**Goal of the exercise**
Produce a verbatim copy of the lines from the one holding "ourselves, and it's a place of selfishness." through the last line of the listing, and nothing else.

**Extracted information**
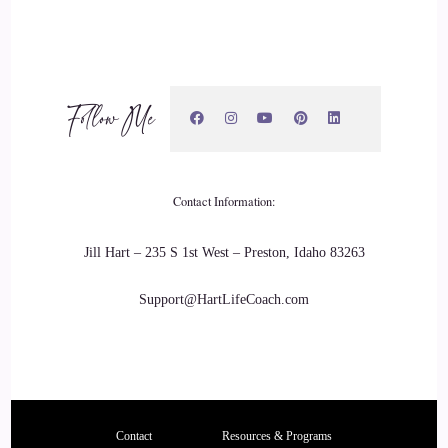
of hustle when you run your own business, but at the same
time, there's still underlying resentment, as long as you
don't…
20
Follow Me
::
02:49
Tania Davies | Consciousness Change Agent™️: as long as
Contact Information:
you slow down and look after yourself in the right ways, I
think we can let all that go. And it definitely changes the
Jill Hart – 235 S 1st West – Preston, Idaho 83263
mood, globally, when we actually start to do things for
ourselves, and it's a place of selfishness.
Support@HartLifeCoach.com
21
::
03:02
Tania Davies | Consciousness Change Agent™️: I think
Contact
Resources & Programs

**Result**
ourselves, and it's a place of selfishness.
Support@HartLifeCoach.com
21
::
03:02
Tania Davies | Consciousness Change Agent™️: I think
Contact
Resources & Programs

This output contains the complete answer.